But while Stevens's highlights came sporadically, Golovkin maintained a steady, punishing pace, controlling the fight with his long jab, smooth footwork, and a constant barrage of combinations. Over eight rounds, Golovkin threw nearly 800 punches, landing 293, which was nearly three times as many as Stevens hit. He dropped Stevens with a left hook in the second round. Early in the eighth, he hurt him with a body shot then stung him with three more. By the waning seconds of the round, Stevens was in full retreat, opening up his defensive shell to throw just enough punches to keep the referee from stopping the fight.

Stevens, a Brownsville, Brooklyn, native, had absorbed Golovkin's punches better than any opponent had before. And with Stevens's power, there was always the chance that he could catch Golovkin with a game-changing shot. Yet when the ref walked over to Stevens's corner following the bell, his trainer Andre Rozier didn't hesitate to end it right there. It couldn't have been an easy call, particularly given the stakes, this fight being one that could alter a career's trajectory.

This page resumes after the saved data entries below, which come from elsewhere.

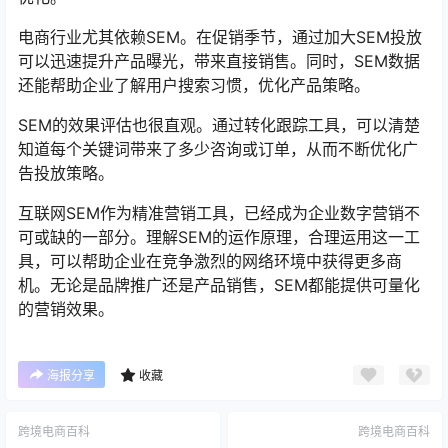
电商行业尤其依赖SEM。在促销季节，通过加大SEM投放
可以迅速提升产品曝光，带来直接销售。同时，SEM数据
还能帮助企业了解用户搜索习惯，优化产品策略。
SEM的效果评估也很直观。通过转化跟踪工具，可以清楚
知道每个关键词带来了多少咨询或订单，从而不断优化广
告投放策略。
互联网SEM作为精准营销工具，已经成为企业数字营销不
可或缺的一部分。理解SEM的运作原理，合理运用这一工
具，可以帮助企业在竞争激烈的网络环境中获得更多商
机。无论是品牌推广还是产品销售，SEM都能提供可量化
的营销效果。
海报分享
收藏
跨境电商百科
跨境电商百科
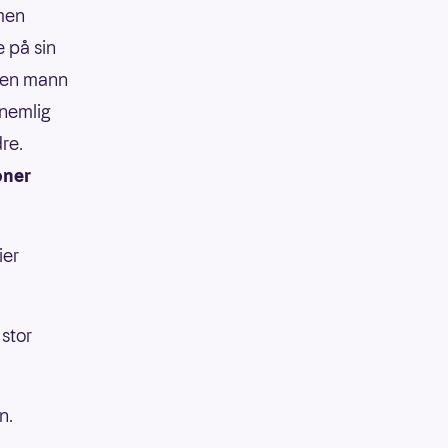
 men
e på sin
, en mann
 nemlig
re.
oner
ier
 stor
an.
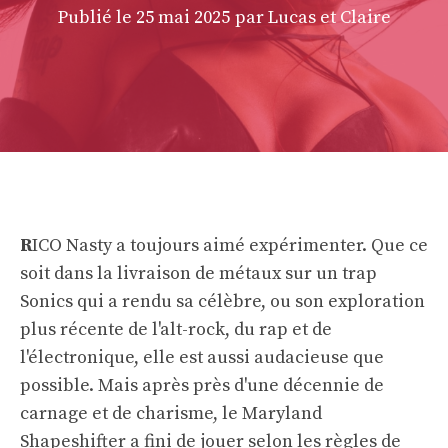
Publié le
25 mai 2025
par Lucas et Claire
R
ICO Nasty a toujours aimé expérimenter. Que ce
soit dans la livraison de métaux sur un trap
Sonics qui a rendu sa célèbre, ou son exploration
plus récente de l'alt-rock, du rap et de
l'électronique, elle est aussi audacieuse que
possible. Mais après près d'une décennie de
carnage et de charisme, le Maryland
Shapeshifter a fini de jouer selon les règles de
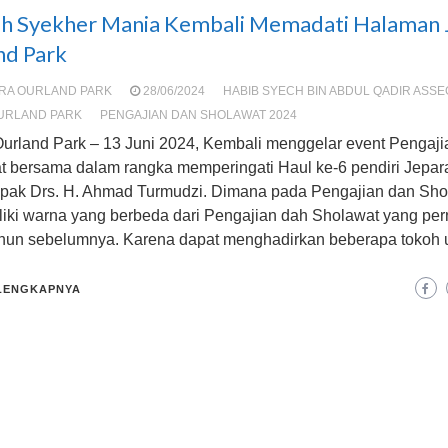
h Syekher Mania Kembali Memadati Halaman 
nd Park
RA OURLAND PARK
28/06/2024
HABIB SYECH BIN ABDUL QADIR ASS
URLAND PARK
PENGAJIAN DAN SHOLAWAT 2024
Ourland Park – 13 Juni 2024, Kembali menggelar event Pengaji
t bersama dalam rangka memperingati Haul ke-6 pendiri Jepar
apak Drs. H. Ahmad Turmudzi. Dimana pada Pengajian dan Shol
liki warna yang berbeda dari Pengajian dah Sholawat yang per
ahun sebelumnya. Karena dapat menghadirkan beberapa tokoh 
LENGKAPNYA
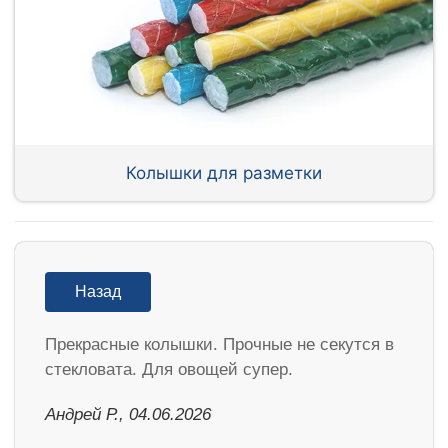
Колышки для разметки
Назад
Прекрасные колышки. Прочные не секутся в
стекловата. Для овощей супер.
Андрей Р., 04.06.2026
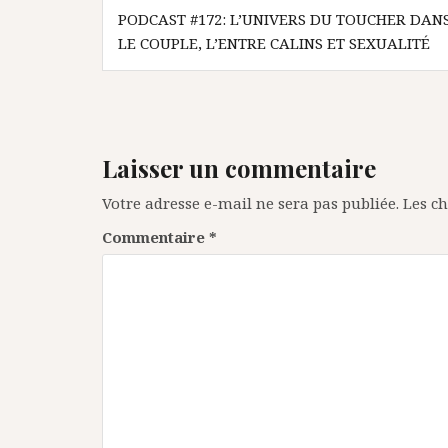
Navigation
PODCAST #172: L’UNIVERS DU TOUCHER DAN
de
LE COUPLE, L’ENTRE CALINS ET SEXUALITÉ
l’article
Laisser un commentaire
Votre adresse e-mail ne sera pas publiée.
Les c
Commentaire
*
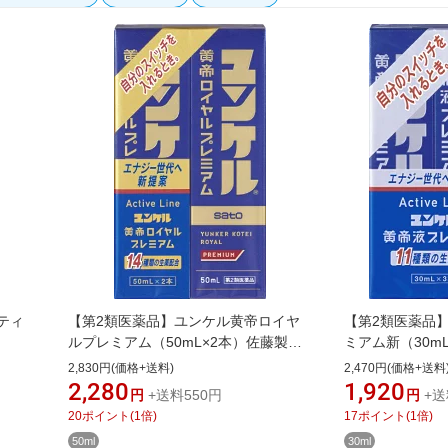
ティ
【第2類医薬品】ユンケル黄帝ロイヤ
【第2類医薬品
ルプレミアム（50mL×2本）佐藤製薬
ミアム新（30m
｜sato
sato
2,830円(価格+送料)
2,470円(価格+送料
2,280
1,920
円
+送料550円
円
+送
20
ポイント
(
1
倍)
17
ポイント
(
1
倍)
50ml
30ml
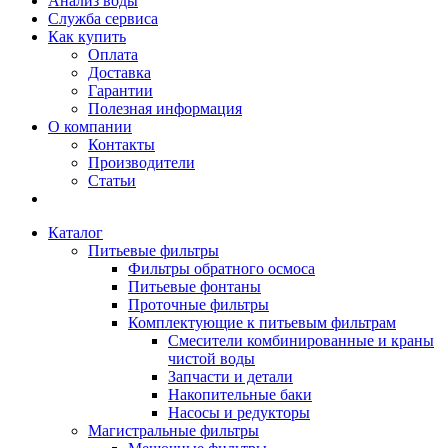
Анализ воды
Служба сервиса
Как купить
Оплата
Доставка
Гарантии
Полезная информация
О компании
Контакты
Производители
Статьи
Каталог
Питьевые фильтры
Фильтры обратного осмоса
Питьевые фонтаны
Проточные фильтры
Комплектующие к питьевым фильтрам
Смесители комбинированные и краны
чистой воды
Запчасти и детали
Накопительные баки
Насосы и редукторы
Магистральные фильтры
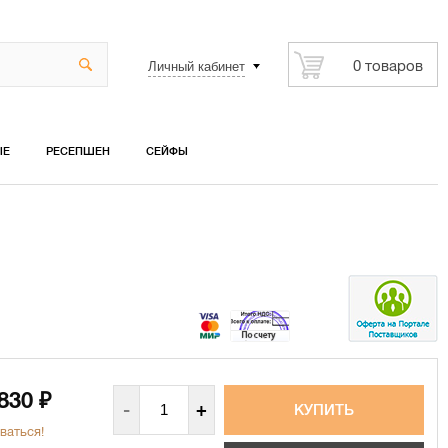
Личный кабинет
0 товаров
ЫЕ
РЕСЕПШЕН
СЕЙФЫ
 830
₽
-
+
ваться!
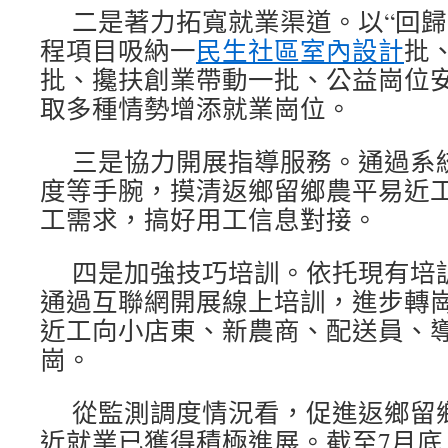
二是著力拓寬就業渠道。以“回
程項目吸納一
民生社區室內設計
批
批、攙扶創業帶動一批、公益崗位安
取多種情勢增添就業崗位。
三是協力開展指導服務。通過系
度等手腕，摸清返鄉留鄉農平易近
工需求，搞好用工信息對接。
四是加強技巧培訓。依托現有培
通過互聯網開展線上培訓，進步轉
近工向小店東、新農商、配送員、
崗。
從監測調度情況看，促進返鄉留
近就業已獲得積極進展。截至7月底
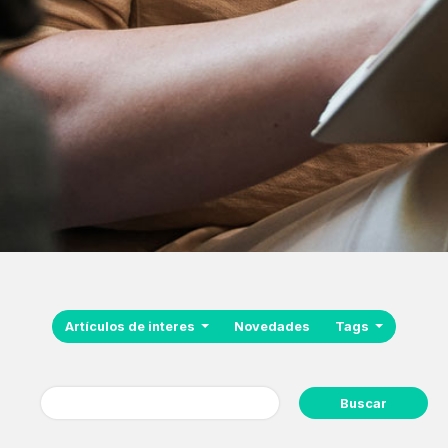
Artículos de interes
Novedades
Tags
Buscar:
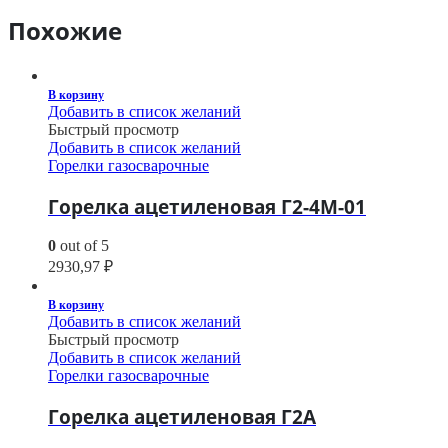
Похожие
В корзину
Добавить в список желаний
Быстрый просмотр
Добавить в список желаний
Горелки газосварочные
Горелка ацетиленовая Г2-4М-01
0
out of 5
2930,97
₽
В корзину
Добавить в список желаний
Быстрый просмотр
Добавить в список желаний
Горелки газосварочные
Горелка ацетиленовая Г2А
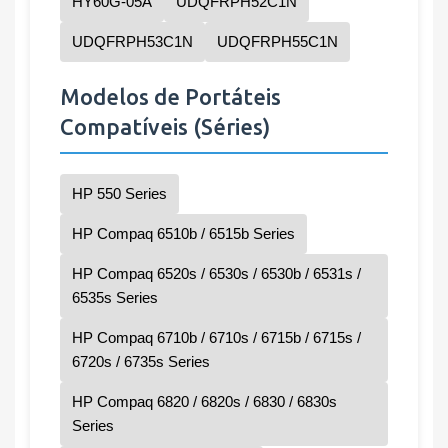
HY60G-05A
UDQFRPH52C1N
UDQFRPH53C1N
UDQFRPH55C1N
Modelos de Portáteis
Compatíveis (Séries)
HP 550 Series
HP Compaq 6510b / 6515b Series
HP Compaq 6520s / 6530s / 6530b / 6531s /
6535s Series
HP Compaq 6710b / 6710s / 6715b / 6715s /
6720s / 6735s Series
HP Compaq 6820 / 6820s / 6830 / 6830s
Series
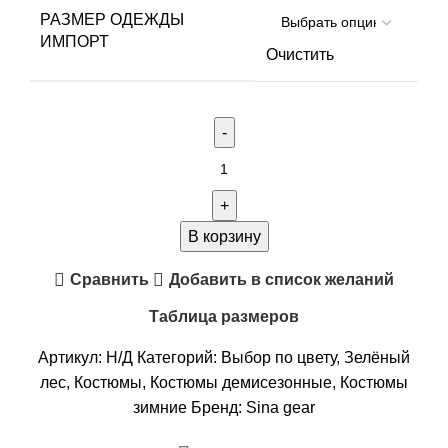
РАЗМЕР ОДЕЖДЫ
ИМПОРТ
Очистить
Количество
товара
Sina
gear.Костюм
В корзину
утеплённый
Сравнить
Добавить в список желаний
StormShield
Arctis
Таблица размеров
Артикул:
Н/Д
Категорий:
Выбор по цвету
,
Зелёный
лес
,
Костюмы
,
Костюмы демисезонные
,
Костюмы
зимние
Бренд:
Sina gear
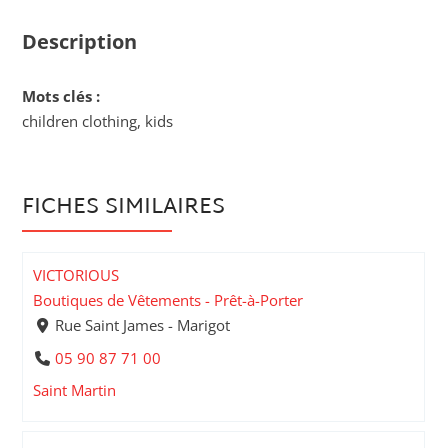
Description
Mots clés :
children clothing, kids
FICHES SIMILAIRES
VICTORIOUS
Boutiques de Vêtements - Prêt-à-Porter
Rue Saint James - Marigot
05 90 87 71 00
Saint Martin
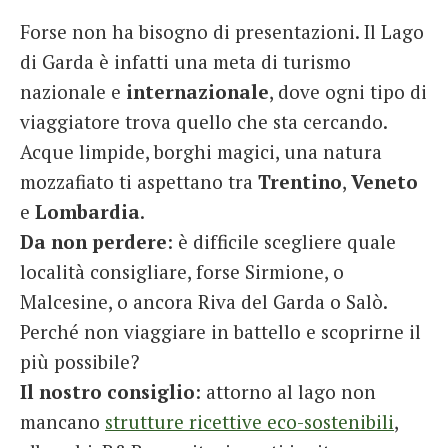
Forse non ha bisogno di presentazioni. Il Lago
di Garda è infatti una meta di turismo
nazionale e
internazionale
, dove ogni tipo di
viaggiatore trova quello che sta cercando.
Acque limpide, borghi magici, una natura
mozzafiato ti aspettano tra
Trentino
,
Veneto
e
Lombardia
.
Da non perdere
: è difficile scegliere quale
località consigliare, forse Sirmione, o
Malcesine, o ancora Riva del Garda o Salò.
Perché non viaggiare in battello e scoprirne il
più possibile?
Il nostro consiglio
: attorno al lago non
mancano
strutture ricettive eco-sostenibili
,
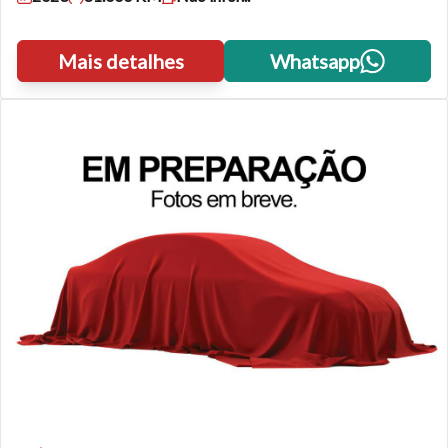
Mais detalhes
Whatsapp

In boxing, though, the stakes go beyond title belts and HBO paydays. That became especially clear 30 minutes after Golovkin raised his hands in victory, when Magomed Abdusalamov, the 32-year-old heavyweight fighter who lost in the night's undercard, told his manager he had a headache. Doctors at Roosevelt Hospital discovered a blood clot. After the brain surgery, they placed Abdusalamov in a medically induced coma.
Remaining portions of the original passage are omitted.